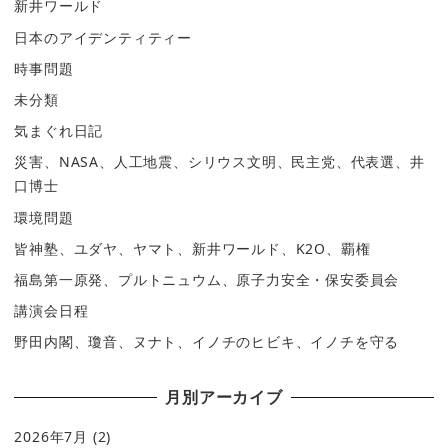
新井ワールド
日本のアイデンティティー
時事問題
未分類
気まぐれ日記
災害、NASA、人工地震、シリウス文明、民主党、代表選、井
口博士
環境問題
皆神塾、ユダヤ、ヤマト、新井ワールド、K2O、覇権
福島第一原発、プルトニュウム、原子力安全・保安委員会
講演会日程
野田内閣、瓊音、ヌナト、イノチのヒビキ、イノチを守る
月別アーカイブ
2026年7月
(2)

---

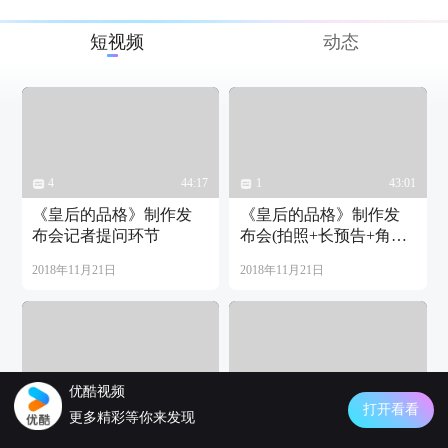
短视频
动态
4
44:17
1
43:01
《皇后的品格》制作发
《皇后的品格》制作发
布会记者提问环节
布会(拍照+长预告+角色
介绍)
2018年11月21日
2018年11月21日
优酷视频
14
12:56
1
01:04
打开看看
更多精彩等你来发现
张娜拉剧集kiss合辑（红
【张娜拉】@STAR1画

...

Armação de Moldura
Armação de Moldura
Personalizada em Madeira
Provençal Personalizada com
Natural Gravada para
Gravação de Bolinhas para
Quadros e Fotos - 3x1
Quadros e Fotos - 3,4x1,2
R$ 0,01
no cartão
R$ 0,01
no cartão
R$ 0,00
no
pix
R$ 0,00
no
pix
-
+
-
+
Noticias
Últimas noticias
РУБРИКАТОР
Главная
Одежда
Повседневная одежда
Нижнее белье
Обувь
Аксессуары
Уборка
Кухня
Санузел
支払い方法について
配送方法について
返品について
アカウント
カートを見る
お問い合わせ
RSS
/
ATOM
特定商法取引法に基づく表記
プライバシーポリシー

TASK DESCRIPTION —
Throughout the material above, find every line holding "Fotos" and copy it.

RESPONSE TO THE EXERCISE —
Quadros e Fotos - 3x1
Quadros e Fotos - 3,4x1,2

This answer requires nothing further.